With this out of the way, TUNAI actually makes quite a few big claims about the playback. In fact, they advertised the CLIP not as an audio receiver, but a wireless amplifier. In addition, TUNAI has some sort of “Patent pending sound revitalization technology". Besides the marketing vocabulary, I tested out the TUNAI CLIP with several headsets and multiple devices in various environments. In real life, the TUNAI definitely did a lot of things well. The characteristics of the music and the headset stayed the almost the same whether I was plugged in or with the CLIP, and the overall quality of the transmitted signal was pretty good. The audio quality degrade I expected to hear from all Bluetooth audio devices was not noticeable in the CLIP, which is a good thing. I cannot say it revitalized the sound as advertised, but the CLIP definitely produced a much louder sound than expected. I was quite surprised to see how loud they could get -- not implying this has anything to do with sound quality, of course. In addition, all the functions worked as expected. The only thing I found to be a bit problematic was the actual battery life. Compared to the actual rated battery life, I found the TUNAI CLIP needing a recharge after about five or six hours of playback. While this is an improvement over the BR1001, I think both of these products need to be better in terms of battery longevity.

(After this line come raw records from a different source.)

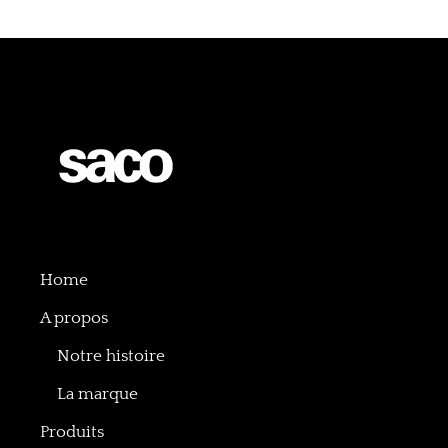
Home
A propos
Notre histoire
La marque
Produits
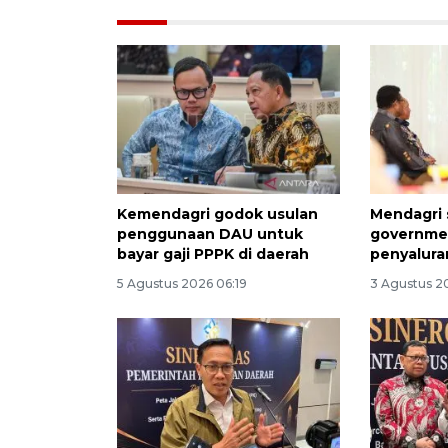
Kemendagri godok usulan
Mendagri 
penggunaan DAU untuk
governmen
bayar gaji PPPK di daerah
penyalura
5 Agustus 2026 06:19
3 Agustus 2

At the end of the day, after using the TUNAI CLIP and putting it through the paces, I am quite pleased with the result. Taking a look first at the physical build, the TUNAI CLIP is built quite well, despite still having a mostly plastic build. The shell on the outside with the rubber finish looks good, and stands out from its competition. In fact, a lot of the small details such as the multiple buttons, metal clip, and the integrated built-in cable management are all useful convenience features, which is great. To me, it really looks like TUNAI put some effort and thought into making a good looking and functionally capable design. The buttons are also quite good in terms of feel and just the fact there is more than just one. Day to day use of the CLIP proved to be a positive experience, as I did not find any connectivity issues or interruptions. When it came to audio performance, the CLIP again was pretty good, and while it may not have been as amazing as an actual headphone amplifier, it definitely did not degrade the audio quality by a noticeable amount. In addition, the loud volume output it was able to produce was nice. Really, if there is anything I would improve with the CLIP, it would be the actual battery life, as I found it unable to reach the full eight hour claim. I would much rather manufacturers sacrifice a bit of size to stuff a larger battery in their devices. At a retail price of $60 USD, the CLIP is not exactly cheap, but I think with the feature set and build quality, this is a great choice. As mobile device manufacturers are now removing the audio jack altogether, this is an excellent way to make old wired headphones great again.
TUNAI provided this product to APH Networks for the purpose of evaluation.
APH Review Focus Summary:
7/10 means Great product with many advantages and certain insignificant drawbacks; but should be considered before purchasing.
-- Final APH Numeric Rating is 7.0/10
Please note that the APH Numeric Rating system is based off our proprietary guidelines in the Review Focus, and should not be compared to other sites.
The TUNAI CLIP is an excellent way to make wired audio products wireless.